Posting a comment online this morning made me suddenly hyperaware of the publicness of published writing. Publishing actually does mean, as I tell my students, making something public.
“Everything you write for a class, even if it’s disseminated no further than the classroom, even if I’m the only one reading it, is public writing,” I tell them. “Don’t tell me you just wrote it for yourself or attach a sticky note saying it’s just for me. Assume that whatever you hand in may be made public. That it’s already public. It was public the moment you printed it up and put it in my hand or clicked ‘attach’ and then ‘send.’”
It’s easy to forget that writing is public, though. Consider Facebook, where people often post sentiments best kept to themselves. However tempting it might be to rail or even to agree—by liking it—with someone else’s railing, I generally restrict myself to happy birthdays, comments about good-looking photos, and commiserations with others’ suffering.

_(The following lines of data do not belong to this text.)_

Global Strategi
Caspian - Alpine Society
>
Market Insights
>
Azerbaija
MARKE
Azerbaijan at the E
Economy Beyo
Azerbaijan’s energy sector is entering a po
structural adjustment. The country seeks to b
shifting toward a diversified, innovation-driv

Today I was doing just that: commiserating with a friend whose autistic child had just “had a huge meltdown . . . complete with yelling, food throwing, and tears running down his face” in front of, as she wrote, “almost everyone I know.”
It was a wonderful post, as those who’d already commented said, because it was so frank. So, as my students say, “relatable.”

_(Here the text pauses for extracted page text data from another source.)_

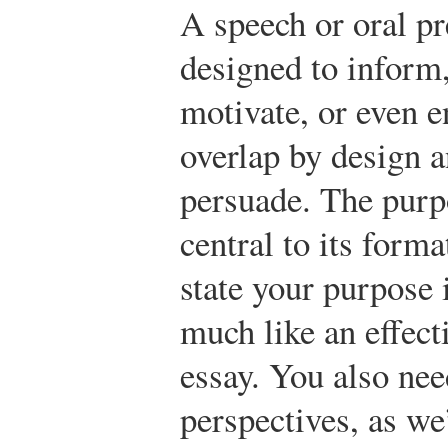
A speech or oral p
designed to inform
motivate, or even e
overlap by design 
persuade. The purp
central to its form
state your purpose 
much like an effect
essay. You also nee
perspectives, as we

“Most of the time I suck it up,” my friend wrote, the “meltdowns, 10+ accidents a day, the stares, rude questions, the incomprehension on the faces of people around me, but today it was all too much, so I walked to the car sobbing my heart out.” She confessed, “it felt, somehow, like it was my fault,” and I sobbed too. For her. For her son. For sufferers of autism and their parents. For parents in general. Is there a more agonizing feeling than the unavoidable conviction that it’s somehow our fault whenever anything goes wrong—even something we didn’t cause and couldn’t have stopped—with a daughter or son?
It’s hard to respond to someone else’s pain in a way that doesn’t compound it, though. I learned that when, in the aftermath of a sexual assault at gunpoint, friends commented, among other intended condolences, that I was “lucky not to be dead.” I didn’t feel lucky and wished I was dead. Being told the contrary merely intensified those feelings.

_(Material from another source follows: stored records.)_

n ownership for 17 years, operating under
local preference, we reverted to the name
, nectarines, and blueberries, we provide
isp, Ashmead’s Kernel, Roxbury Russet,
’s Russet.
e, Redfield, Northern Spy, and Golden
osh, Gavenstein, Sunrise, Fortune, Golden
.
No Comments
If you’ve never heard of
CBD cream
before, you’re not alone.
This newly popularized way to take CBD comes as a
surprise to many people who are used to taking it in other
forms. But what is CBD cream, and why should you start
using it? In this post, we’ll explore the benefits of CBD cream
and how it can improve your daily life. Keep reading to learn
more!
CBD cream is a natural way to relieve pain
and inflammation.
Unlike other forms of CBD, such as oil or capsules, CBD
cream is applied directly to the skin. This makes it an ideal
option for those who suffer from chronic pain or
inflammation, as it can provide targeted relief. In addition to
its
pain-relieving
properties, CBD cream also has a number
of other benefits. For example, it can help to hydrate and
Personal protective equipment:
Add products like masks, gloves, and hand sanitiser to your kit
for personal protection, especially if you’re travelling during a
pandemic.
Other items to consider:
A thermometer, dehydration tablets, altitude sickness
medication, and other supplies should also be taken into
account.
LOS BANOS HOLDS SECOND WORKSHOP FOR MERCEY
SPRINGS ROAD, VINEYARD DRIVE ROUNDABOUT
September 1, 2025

I was thinking about that as I commented and (hopefully) didn’t make that error. Not this time, anyway—thanks to my best editor, the Holy Spirit, who, I’m convinced, translates our groans not only to God but to everyone else and (with some effort, in my case) bleeps our stupidest words. After telling her I’d cried, I advised her not to blame herself: she was doing the best and only right thing to do—loving her son—and doing it perfectly. So far so good, I thought—or anyway, I didn’t feel that tug in the direction of the delete key at that point.
I did feel it moments later, though, when I helpfully passed on a reassuring comment from a pastor’s wife eons ago when I was in the throes of parental shame about a problem with one of my toddling daughters: “God chose you, precisely you, for your girls,” she said, “because he knew you’d be the best possible mom for them.”
Sounds safe enough, I thought. And I was mightily comforted by that woman’s words at the time. God chose me to parent my girls. I was the best possible mother they could have. Everything was going to be fine.
But, as I say, the Holy Spirit apparently didn’t think so. In the fraction of a moment before I pressed enter, stories of parental abuse and neglect poured into my brain. A friend whose mom once told her children she hated them. Did God choose those children’s parents, too? What child, grown now but surely still suffering that meanness, might be reading my post?
The public is a tricky sea to navigate alone. Our kindest intentions, our most heartfelt theologies, have as much potential to mislead and hurt as to inform and uplift. Thank God for editors.